Focusing on technical solutions, numerical results or laboratory outcomes is a trap that ensnares many health care providers. They might actually feel that to ask "how are you feeling about your diabetes" could be a time trap they wish to stay far, far away from.

 

I feel that how we approach patients with diabetes has more to do with outcomes themselves than how we arrive at them: in other words the choices we make. Choices are influenced by beliefs and attitudes. Sadly, there are not as many options to develop those skills in medical training as there should or could be. These skills are usually developed on the battlefield of clinical care.

 

Medicine used to revolve around providing care, concern and attention to other's stated or perceived needs. Science and technology have ripped us away from that focus and into a test tube/high tech mentality where all one’s ills can be measured, scanned and categorized, and then followed by an algorithm or sliding scale which tells us what we must do or prescribe next. That scares me.

 

 

 

Medical practice becomes more and more of a commodity item each day. The thought that we may “package” it and sell it as a product is disturbing. We all lose when the art of medicine is overtaken by the science of medicine.
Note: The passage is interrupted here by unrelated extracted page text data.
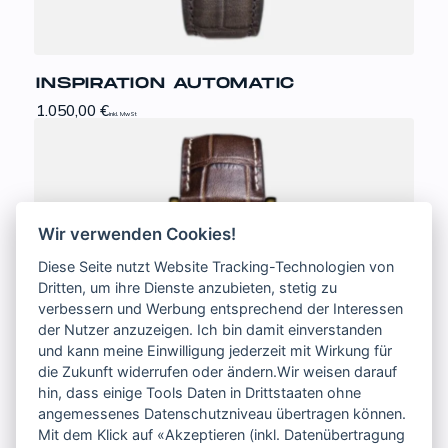
INSPIRATION AUTOMATIC
1.050,00
€
inkl. MwSt
Wir verwenden Cookies!
Diese Seite nutzt Website Tracking-Technologien von
Dritten, um ihre Dienste anzubieten, stetig zu
verbessern und Werbung entsprechend der Interessen
der Nutzer anzuzeigen. Ich bin damit einverstanden
und kann meine Einwilligung jederzeit mit Wirkung für
die Zukunft widerrufen oder ändern.Wir weisen darauf
hin, dass einige Tools Daten in Drittstaaten ohne
angemessenes Datenschutzniveau übertragen können.
Mit dem Klick auf «Akzeptieren (inkl. Datenübertragung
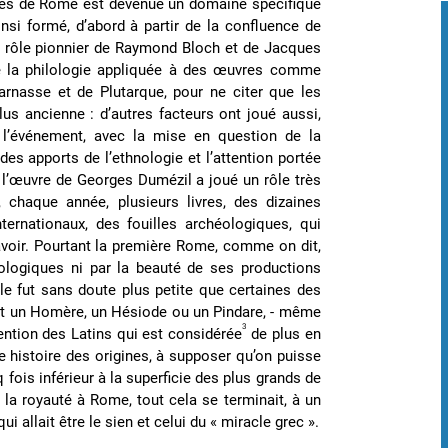
gines de Rome est devenue un domaine spécifique
insi formé, d’abord à partir de la confluence de
i le rôle pionnier de Raymond Bloch et de Jacques
de la philologie appliquée à des œuvres comme
icarnasse et de Plutarque, pour ne citer que les
lus ancienne : d’autres facteurs ont joué aussi,
 l’événement, avec la mise en question de la
 des apports de l’ethnologie et l’attention portée
, l’œuvre de Georges Dumézil a joué un rôle très
 chaque année, plusieurs livres, des dizaines
nternationaux, des fouilles archéologiques, qui
 savoir. Pourtant la première Rome, comme on dit,
éologiques ni par la beauté de ses productions
 elle fut sans doute plus petite que certaines des
rent un Homère, un Hésiode ou un Pindare, - même
3
ntion des Latins qui est considérée
de plus en
te histoire des origines, à supposer qu’on puisse
 fois inférieur à la superficie des plus grands de
e la royauté à Rome, tout cela se terminait, à un
llait être le sien et celui du « miracle grec ».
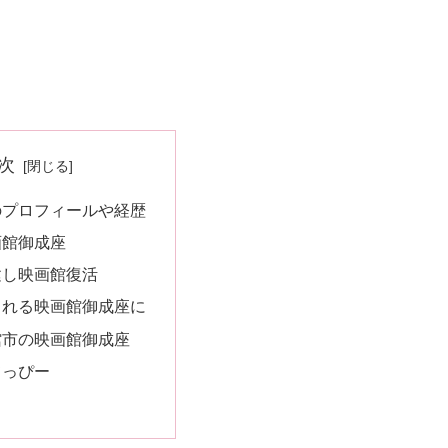
次
のプロフィールや経歴
画館御成座
建し映画館復活
される映画館御成座に
館市の映画館御成座
てっぴー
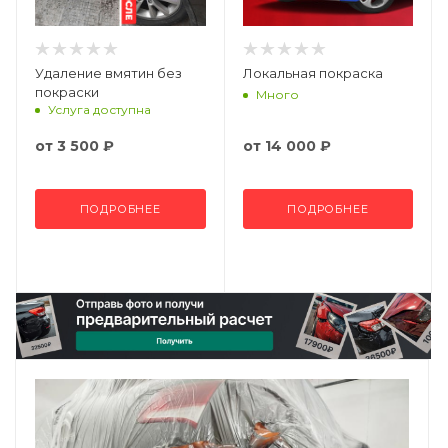
Удаление вмятин без
Локальная покраска
покраски
Много
Услуга доступна
от
3 500 ₽
от
14 000 ₽
ПОДРОБНЕЕ
ПОДРОБНЕЕ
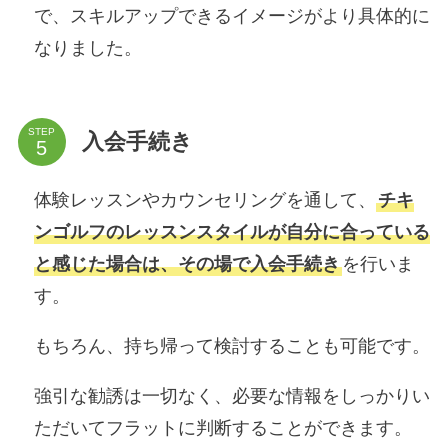
で、スキルアップできるイメージがより具体的に
なりました。
STEP
入会手続き
体験レッスンやカウンセリングを通して、
チキ
ンゴルフのレッスンスタイルが自分に合っている
と感じた場合は、その場で入会手続き
を行いま
す。
もちろん、持ち帰って検討することも可能です。
強引な勧誘は一切なく、必要な情報をしっかりい
ただいてフラットに判断することができます。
We can't ever lose sight of the fact that diabetes management is, and always has been, about people making CHOICES in their care.

 

Diabetes is a condition managed by people. It’s a series of hundreds of daily considerations, decisions and choices. The provider really does not manage the condition: the patient does.

 

I’m afraid I will continue to receive referrals like the one above until I retire. As such, patients and families must be aware of these not so subliminal practices and make sure they question and challenge the care they get when much of it is laced with heavy doses of judgment, condemnation, and fear.